Welcome to Doom9's Forum, THE in-place to be for everyone interested in DVD conversion. Before you start posting please read the forum rules. By posting to this forum you agree to abide by the rules. |
4th May 2005, 20:25 | #21 | Link |
Programmer
Join Date: Sep 2003
Posts: 382
|
Thanks everybody for the replies.
@Endzeit: Thanks for the complement. AviSubDetector ( http://forum.doom9.org/showthread.php?s=&threadid=89802 ) does the same thing and has TONS of options, but is hard to use (the interface is just horrendous) and makes lots of mistakes. SubRipAvi will hopefully work just as well or better, and be easier to use. @niamh: Pressing Enter in the edit box by default means an empty char, and you can use it for skipping over characters that are too small and the like. I guess I could put a checkbox to give you the choice of having functionality you want.
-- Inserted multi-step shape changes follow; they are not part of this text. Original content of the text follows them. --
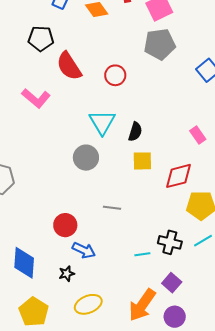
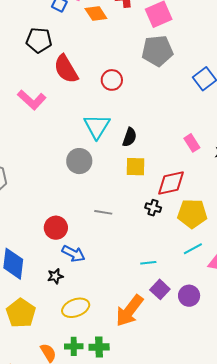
black cross: (170, 242) -> (153, 208), moved, size x0.7
cyan line: (142, 254) -> (148, 263), moved
purple circle: (175, 317) -> (189, 296), moved

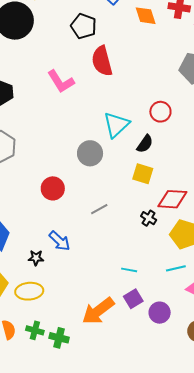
red circle: (112, 80) -> (160, 112), moved
gray line: (103, 212) -> (99, 209), turned -54
red circle: (56, 228) -> (53, 188), moved
yellow ellipse: (76, 308) -> (29, 291), moved

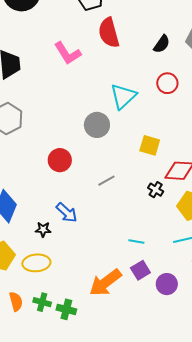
black semicircle: (145, 144) -> (162, 44), moved

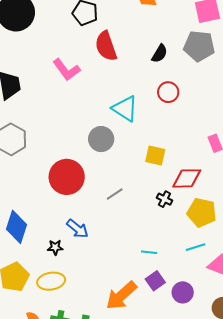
cyan triangle: (123, 96) -> (125, 108), turned -40
red circle: (60, 160) -> (67, 177), size x1.5

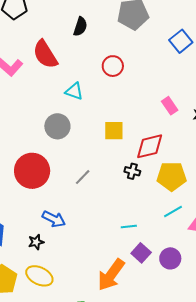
red semicircle: (106, 46) -> (45, 54), moved
black semicircle: (160, 54) -> (80, 27), moved
cyan triangle: (125, 108) -> (74, 91), size x0.7
yellow ellipse: (51, 281) -> (39, 276), turned 48

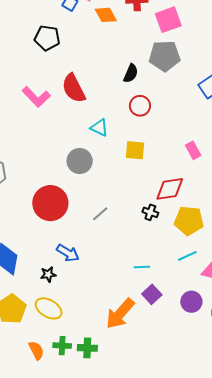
black semicircle: (80, 27) -> (131, 73), moved
yellow square: (114, 131) -> (135, 150), moved
purple circle: (170, 258) -> (191, 302), moved

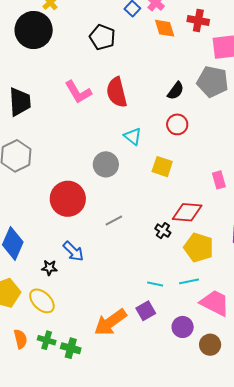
cyan line: (142, 267) -> (155, 284), moved

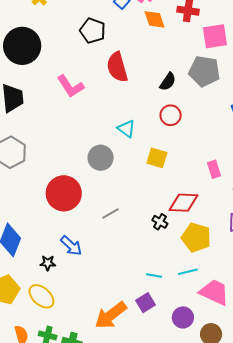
black circle: (34, 30) -> (22, 46), moved
red semicircle: (117, 92) -> (117, 67), moved

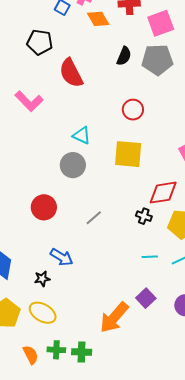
black semicircle: (168, 82) -> (124, 56), moved
cyan triangle: (126, 129) -> (82, 135), moved
yellow square: (157, 158) -> (128, 154), size x1.4
red circle: (64, 193) -> (44, 207), size x0.7
cyan line: (154, 275) -> (150, 257), moved

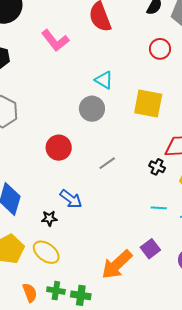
red circle: (133, 110) -> (160, 49), moved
About that .idx file, try not using all the colors, sometimes it helps. @smiller667: The beta version is already up on the official site mentioned in the first post. Now I'm working on improving the speed and accuracy of the detection. @castellanos: Use the "Post-OCR correction" facility in the text window (there's a button and a menu option, your choice). Also, you can use URUSoft's Subtitle Workshop ( http://www.urusoft.net/downloads.php?lang=1 ) to correct many other OCR mistakes. You can even use the corrector in MS Word for that (Subtitle Workshop can do it for you). @E-male: There is a subtitle and logo remover filter for VirtualDub, check out http://www.compression.ru/video/subt...msu_delogo.zip Last edited by ai4spam; 4th May 2005 at 20:41. |
4th May 2005, 23:32 | #23 | Link | |
uhm... ?
Join Date: Oct 2001
Location: Gothenburg, Sweden
Posts: 281
|
Quote:
For accelerator indicators, I mean the OCR-process window, where you work with the subs OCR:ing them. It would be very nice to be able to perform an OCR just using the keyboard and accelerator indicators (ie; alt+i to switch Italics on/off), ie; no mouse operations or 4-times tabbing + space to reach the Italics checkbox About "hard cases", I've previously sent Zuggy examples of vobubs that has been hard or impossible to perform OCR on using SubRip. If there's still need for such examples, I can send more btw; I forgot the most sought-after feature suggestion of them all The "Expand/Reduce selection" feature, similar to the one in Gabest's SubResync, for extending/reducing a selection in the image/letter being OCR'd. oh, came up with yet another one How about a "Only allow whole words to be formatted" feature in the post-OCR correction settings? I often find that when working with formatted subs (italics etc), some letters are sometimes OCR'd with the wrong formatting, making the subs actually quite alot larger (and harder to read/post-OCR fix) because of all the <i></i>'s. If one could limit formatting to whole words instead of single letters, this problem would be gone. Also note that Subtitle Workshop can't handle this, SW only handles formatting on a per-dialogue basis (and actually destroys the formatting to this state too if you open/save a sub in SW). EDIT #4 Another, low-prio feature suggestion is Regular Expressions support in the post-OCR correction. Would be neat to have a script-file much like in SW where you could specify how the post-OCR should be performed using RegEx. Ie; have an open-format type of post-OCR correction (including the default one). Low prio for me as this feature is already available in SW. Last but not least, a HUGE THANK YOU for keeping up development of the absolutely best OCR application available for subtitles! Last edited by masken; 5th May 2005 at 00:01. |
|
5th May 2005, 00:06 | #24 | Link |
Registered User
Join Date: Oct 2001
Posts: 1,125
|
@ai4spam: thanks, looks promising. I'll report back.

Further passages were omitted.